Tuesday, October 11, 2005
UN gives Iraqi constitution high mark
Baghdad (October 12, 2005) – Three days before the critical referendum on the new Iraqi constitution, a new UN study was released today, giving Iraq excellent ranking in the constitution-creating process. Assuming that the constitution would be approved in the upcoming referendum on Saturday, Iraq is on the way to be one of the fastest nations to complete the constitution from “square one”, much “faster than many western democracies,” said the report. Indeed, it took Iraq only two years (2003 – 2005) while Germany needed four years (1945 – 1949) to achieve the same result under similar post-war circumstances. It took the US much longer, namely eleven years (1776 – 1787) to obtain the constitution we know today. France needed even 13 years (1945 – 1958) to get to today’s constitution of the Fifth Republic. On a strange note, the United Kingdom, the birth place of democracy, does not even have a written constitution.

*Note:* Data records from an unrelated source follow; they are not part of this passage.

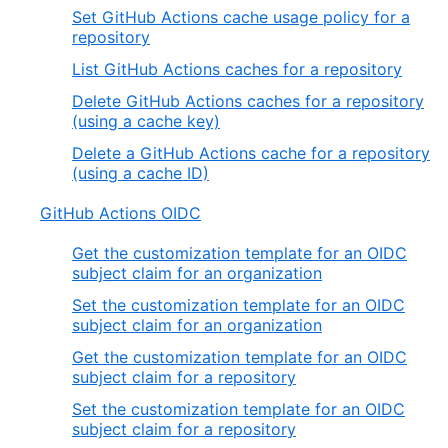
Set GitHub Actions cache usage policy for a
repository
List GitHub Actions caches for a repository
Delete GitHub Actions caches for a repository
(using a cache key)
Delete a GitHub Actions cache for a repository
(using a cache ID)
GitHub Actions OIDC
Get the customization template for an OIDC
subject claim for an organization
Set the customization template for an OIDC
subject claim for an organization
Get the customization template for an OIDC
subject claim for a repository
Set the customization template for an OIDC
subject claim for a repository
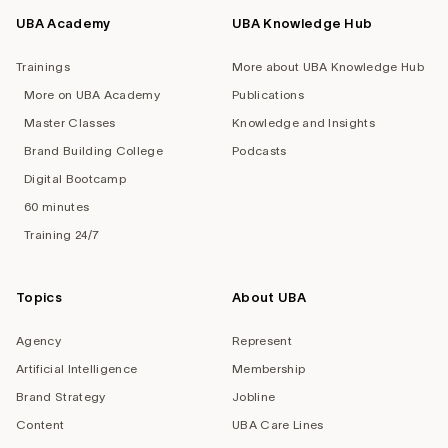
UBA Academy
UBA Knowledge Hub
Trainings
More about UBA Knowledge Hub
More on UBA Academy
Publications
Master Classes
Knowledge and Insights
Brand Building College
Podcasts
Digital Bootcamp
60 minutes
Training 24/7
Topics
About UBA
Agency
Represent
Artificial Intelligence
Membership
Brand Strategy
Jobline
Content
UBA Care Lines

All efforts to write one were abandoned a long time ago, since the early attempts in 1215 (Magna Charta) and 1701 (Act of Settlement) "went nowhere." The study gave the “worst rating” to the highly reputable and civilized European Union. Forty eight years after its inception in 1957 with the Treaty of Rome, the European Union still does not have a constitution in place. The 2004 version was soundly defeated in key member states and currently put back in the closet.